Rada hatte seine Reaktion bemerkt und nickte zufrieden. »Ein Mann, der mit einem Mädchen im Teenageralter unterwegs ist. Sie haben Dersi gefragt, der natürlich nichts gesagt hat; Elfen interessieren sich grundsätzlich nicht für so was ... Aber gleich kommt der Rote, und der wird alles ausplaudern.«
»Warum?«
»Er will auf keinen Fall Unannehmlichkeiten. Die sind vom Wasser!«
»Wie bitte?«
»Vom Clan des Wassers! Einer von ihnen ist ein Magier dritten Ranges, ich hab sein Zeichen gesehen, die Übrigen sind Magierkämpfer. Wer möchte sich schon mit solchen anlegen? Die jagen die ganze Stadt zum Teufel, wenn ihnen danach ist.«
»Rada, ich habe keine Ahnung, was der Clan des Wassers ist ...«
Das Mädchen stöhnte geräuschvoll, doch dann beruhigte es sich wieder. »Ja, natürlich. Du bist ja gerade erst angekommen ... Viktor, in dieser Welt gibt es Magie.«
»Das habe ich bereits gemerkt.«
»Fast alle Magier leben am Warmen Ufer. Sie gehören verschiedenen Clans an, und jeder zeichnet sich durch eine besondere Form der Magie aus. Der Clan des Wassers ist einer von vier Clans, die den Elementen zugeordnet sind. Ihm untersteht die Magie des Wassers!«
Der Übergang! Die acht, die versucht hatten, sie daran zu hindern!
»Ah, jetzt ist es dir eingefallen!«, freute sich das Mädchen. »Viktor, sie suchen nach dir! Gleich werden sie herausfinden, dass du im Hotel warst - entweder vom Roten, oder sie schüchtern einen der Angestellten ein.
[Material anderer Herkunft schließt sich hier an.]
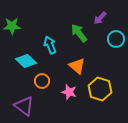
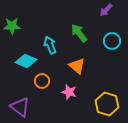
purple arrow: moved 6 px right, 8 px up
cyan circle: moved 4 px left, 2 px down
cyan diamond: rotated 20 degrees counterclockwise
yellow hexagon: moved 7 px right, 15 px down
purple triangle: moved 4 px left, 1 px down
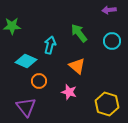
purple arrow: moved 3 px right; rotated 40 degrees clockwise
cyan arrow: rotated 36 degrees clockwise
orange circle: moved 3 px left
purple triangle: moved 6 px right; rotated 15 degrees clockwise
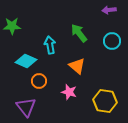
cyan arrow: rotated 24 degrees counterclockwise
yellow hexagon: moved 2 px left, 3 px up; rotated 10 degrees counterclockwise
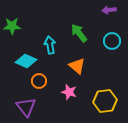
yellow hexagon: rotated 15 degrees counterclockwise
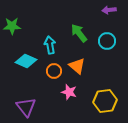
cyan circle: moved 5 px left
orange circle: moved 15 px right, 10 px up
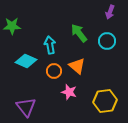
purple arrow: moved 1 px right, 2 px down; rotated 64 degrees counterclockwise
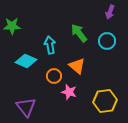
orange circle: moved 5 px down
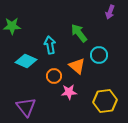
cyan circle: moved 8 px left, 14 px down
pink star: rotated 21 degrees counterclockwise
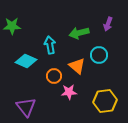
purple arrow: moved 2 px left, 12 px down
green arrow: rotated 66 degrees counterclockwise
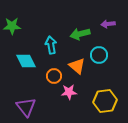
purple arrow: rotated 64 degrees clockwise
green arrow: moved 1 px right, 1 px down
cyan arrow: moved 1 px right
cyan diamond: rotated 40 degrees clockwise
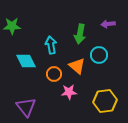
green arrow: rotated 66 degrees counterclockwise
orange circle: moved 2 px up
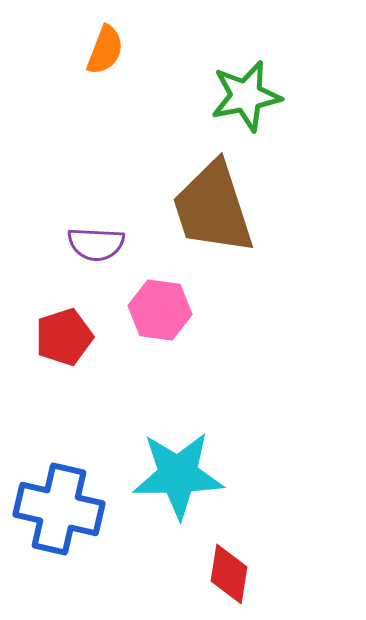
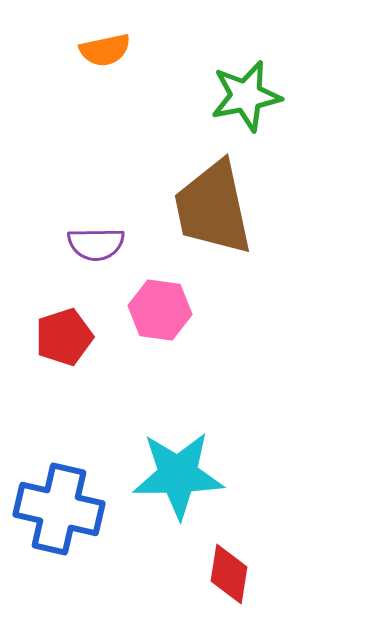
orange semicircle: rotated 57 degrees clockwise
brown trapezoid: rotated 6 degrees clockwise
purple semicircle: rotated 4 degrees counterclockwise
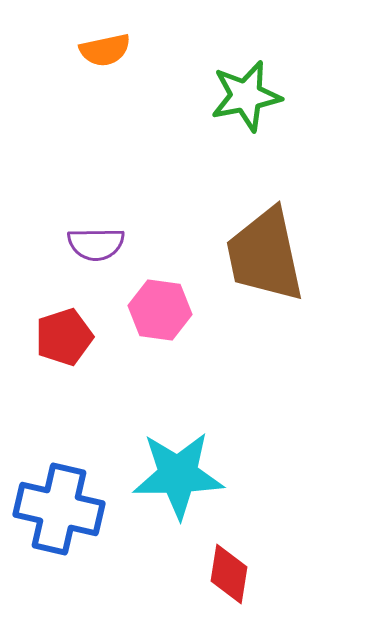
brown trapezoid: moved 52 px right, 47 px down
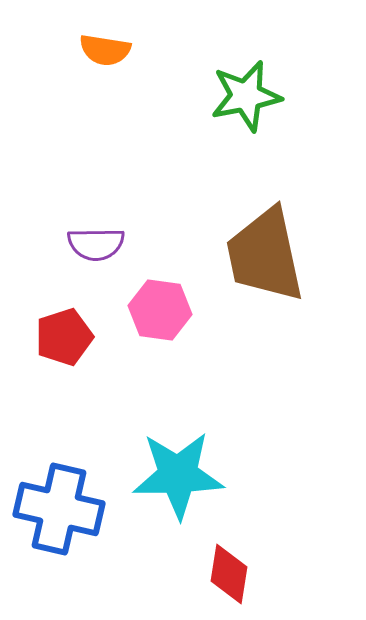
orange semicircle: rotated 21 degrees clockwise
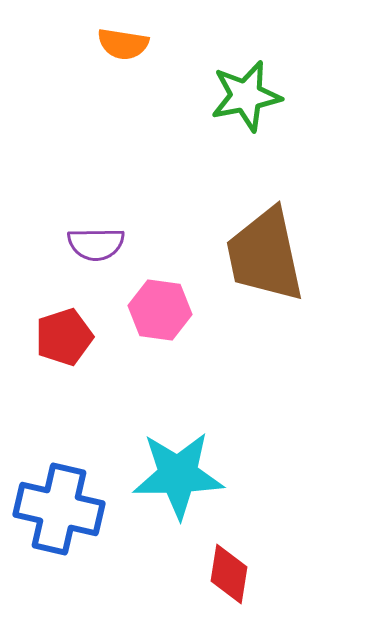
orange semicircle: moved 18 px right, 6 px up
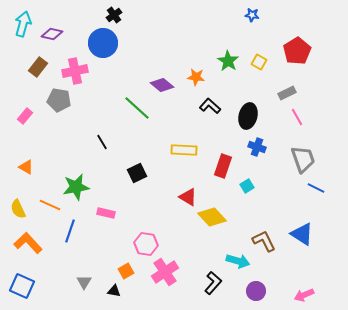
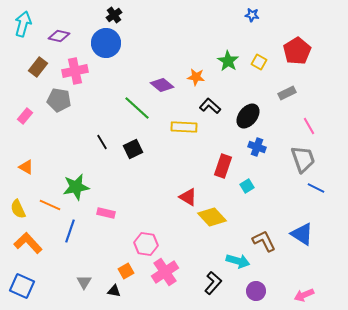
purple diamond at (52, 34): moved 7 px right, 2 px down
blue circle at (103, 43): moved 3 px right
black ellipse at (248, 116): rotated 25 degrees clockwise
pink line at (297, 117): moved 12 px right, 9 px down
yellow rectangle at (184, 150): moved 23 px up
black square at (137, 173): moved 4 px left, 24 px up
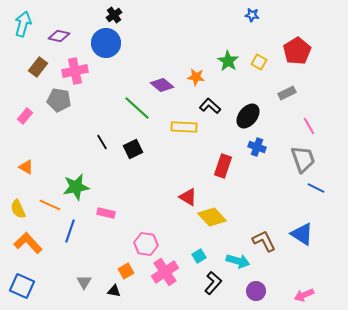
cyan square at (247, 186): moved 48 px left, 70 px down
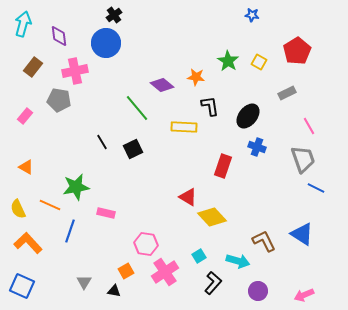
purple diamond at (59, 36): rotated 70 degrees clockwise
brown rectangle at (38, 67): moved 5 px left
black L-shape at (210, 106): rotated 40 degrees clockwise
green line at (137, 108): rotated 8 degrees clockwise
purple circle at (256, 291): moved 2 px right
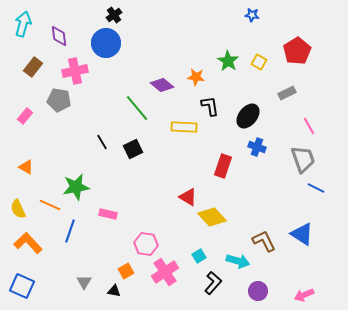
pink rectangle at (106, 213): moved 2 px right, 1 px down
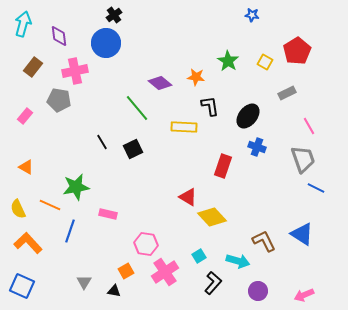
yellow square at (259, 62): moved 6 px right
purple diamond at (162, 85): moved 2 px left, 2 px up
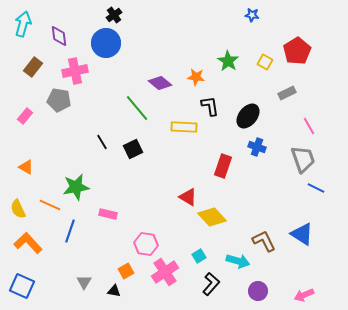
black L-shape at (213, 283): moved 2 px left, 1 px down
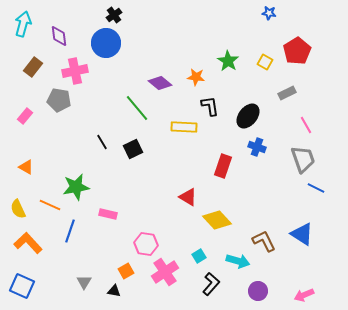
blue star at (252, 15): moved 17 px right, 2 px up
pink line at (309, 126): moved 3 px left, 1 px up
yellow diamond at (212, 217): moved 5 px right, 3 px down
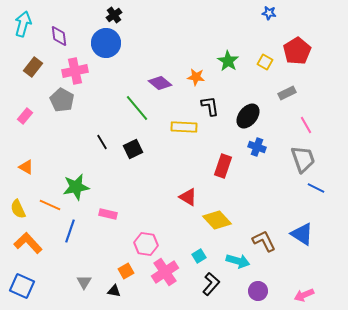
gray pentagon at (59, 100): moved 3 px right; rotated 20 degrees clockwise
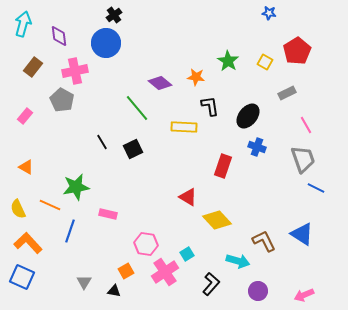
cyan square at (199, 256): moved 12 px left, 2 px up
blue square at (22, 286): moved 9 px up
Und dann zählen sie eins und eins zusammen und kommen schnurstracks hierher zum Bahnhof.«
»Vielleicht schaffe ich es ja noch ...«
»An deiner Stelle würde ich mich nicht darauf verlassen!«
»Was soll ich denn tun, Rada?«
»Ich weiß es nicht ...« Rada hatte sich im Handumdrehen wieder beruhigt und fuhr gleichgültig fort: »Abhauen.
»Und mit ihnen reden ...?«
Rada lachte freudlos. »In ihren Augen ist Tod. Das sind Mörder, verstehst du, Doktor? Vielleicht sogar ein Strafkommando.«
»Strafkommando?«
»So werden diejenigen Magierkämpfer genannt, die von den Clans zu einem einzigen Zweck ausgebildet werden, nämlich alle jene Machthaber der Menschen, Gnome und Elfen zu bestrafen, die die Oberherrschaft der Clans nicht anerkennen. Das sind Mörder. Unser Dorf zahlt seine Abgaben an den Grafen Sotnikow, und der zahlt an den Clan der Erde. Daher hat das Wasser hier formal gesehen keine Rechte ... aber das hat keine allzu große Bedeutung. Umso mehr, als der Clan des Wassers und der Clan der Erde Verbündete sind.«
Viktor hatte das Gefühl, dass ihm von der Masse an Informationen schier der Kopf platzte, aber Rada ließ nicht locker.